I now got what I wanted with this code

import pandas as pd
import plotly.graph_objects as go
import plotly.express as px

df = pd.read_excel("https://www.dropbox.com/s/za5e81lksyipztm/tips_2.xlsx?dl=1")

fig = px.strip(df, x='day', y='total_bill', color="day").update_traces(jitter = 1,
                                                                       opacity=0.8,
                                                                       marker_size=10,
                                                                       marker_line_width=1)

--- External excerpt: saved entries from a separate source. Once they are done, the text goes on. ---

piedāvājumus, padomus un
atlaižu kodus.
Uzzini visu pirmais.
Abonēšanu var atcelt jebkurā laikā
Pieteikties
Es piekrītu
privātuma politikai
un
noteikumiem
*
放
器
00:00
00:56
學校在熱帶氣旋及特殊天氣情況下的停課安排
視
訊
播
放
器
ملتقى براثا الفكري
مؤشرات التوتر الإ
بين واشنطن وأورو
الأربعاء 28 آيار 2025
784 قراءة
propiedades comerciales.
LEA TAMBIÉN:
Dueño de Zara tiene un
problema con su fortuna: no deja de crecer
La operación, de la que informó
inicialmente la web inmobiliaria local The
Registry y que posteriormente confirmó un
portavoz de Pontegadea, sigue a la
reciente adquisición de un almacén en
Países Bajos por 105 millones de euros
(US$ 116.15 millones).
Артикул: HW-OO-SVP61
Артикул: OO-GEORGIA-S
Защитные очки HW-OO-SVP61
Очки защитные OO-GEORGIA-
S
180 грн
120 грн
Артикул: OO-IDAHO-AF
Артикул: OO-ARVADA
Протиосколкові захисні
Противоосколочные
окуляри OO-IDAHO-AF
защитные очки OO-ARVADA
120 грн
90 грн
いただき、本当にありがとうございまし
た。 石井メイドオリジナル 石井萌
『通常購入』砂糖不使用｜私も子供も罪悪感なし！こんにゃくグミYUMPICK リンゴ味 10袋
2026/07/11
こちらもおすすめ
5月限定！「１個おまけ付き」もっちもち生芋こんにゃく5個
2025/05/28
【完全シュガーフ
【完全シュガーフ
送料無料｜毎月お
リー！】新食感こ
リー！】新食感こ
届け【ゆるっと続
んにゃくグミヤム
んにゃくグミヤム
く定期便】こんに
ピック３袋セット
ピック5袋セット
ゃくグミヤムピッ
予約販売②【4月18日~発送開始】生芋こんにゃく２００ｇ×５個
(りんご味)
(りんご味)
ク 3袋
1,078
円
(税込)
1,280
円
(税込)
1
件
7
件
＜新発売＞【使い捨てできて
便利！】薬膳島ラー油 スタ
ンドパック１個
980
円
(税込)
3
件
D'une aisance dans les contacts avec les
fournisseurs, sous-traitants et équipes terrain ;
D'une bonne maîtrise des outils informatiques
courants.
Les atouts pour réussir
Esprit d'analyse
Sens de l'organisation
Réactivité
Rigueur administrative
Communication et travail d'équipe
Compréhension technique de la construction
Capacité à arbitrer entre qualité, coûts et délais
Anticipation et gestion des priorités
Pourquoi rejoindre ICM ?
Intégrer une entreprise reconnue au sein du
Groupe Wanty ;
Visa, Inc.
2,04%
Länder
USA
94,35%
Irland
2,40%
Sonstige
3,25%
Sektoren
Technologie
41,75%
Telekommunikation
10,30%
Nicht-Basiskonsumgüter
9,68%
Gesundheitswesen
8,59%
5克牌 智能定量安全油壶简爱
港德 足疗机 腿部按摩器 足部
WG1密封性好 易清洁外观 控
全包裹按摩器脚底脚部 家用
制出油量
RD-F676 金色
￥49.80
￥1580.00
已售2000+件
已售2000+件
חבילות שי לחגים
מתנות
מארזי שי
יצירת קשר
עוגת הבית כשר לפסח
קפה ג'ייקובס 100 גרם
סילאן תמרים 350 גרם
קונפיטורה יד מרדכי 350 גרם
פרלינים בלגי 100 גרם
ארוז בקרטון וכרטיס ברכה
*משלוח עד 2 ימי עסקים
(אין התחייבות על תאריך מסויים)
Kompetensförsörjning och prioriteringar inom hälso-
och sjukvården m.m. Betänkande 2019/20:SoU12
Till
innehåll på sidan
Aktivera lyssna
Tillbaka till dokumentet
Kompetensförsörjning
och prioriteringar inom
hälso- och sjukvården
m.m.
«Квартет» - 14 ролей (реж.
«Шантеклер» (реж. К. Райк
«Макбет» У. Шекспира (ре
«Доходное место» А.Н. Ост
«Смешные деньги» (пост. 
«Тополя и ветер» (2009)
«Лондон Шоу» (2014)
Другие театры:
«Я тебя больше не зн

# Group and calculate the mean and sem
mean = df.groupby('day').mean()
sem = df.groupby('day').sem()


# Add traces for mean and sem
fig.add_trace(
    go.Scatter(
        mode='markers',
        x=dm.index, y=mean['total_bill'],
        error_y_array=sem['total_bill'],
        marker=dict(symbol='141', color='rgba(0,0,0,0.6)', size=30,
        line=dict(width=2)
        ),
        showlegend=False
    )
)

#  Customization of y-axis
#fig.update_yaxes(range=[0, 10])

# Figure layout
fig.update_layout(template='simple_white',  width=400, height=500, title='Main Title', yaxis_title='Distance moved',
                  legend=dict(title='', itemclick='toggle', itemsizing='constant', traceorder='normal',
                  bgcolor='rgba(0,0,0,0)', x=1),
                  #margin=dict(color="black",width=3),
                  xaxis=dict(title='This is a title', showticklabels=True, ticks='outside', type='category')
                 )

# Make figure zoomable
config = dict({'scrollZoom':True})

fig.show(config=config)

newplot-4

I still don’t understand the difference between fig.add_scatter and fig.add_trace? The result, however, appears fine.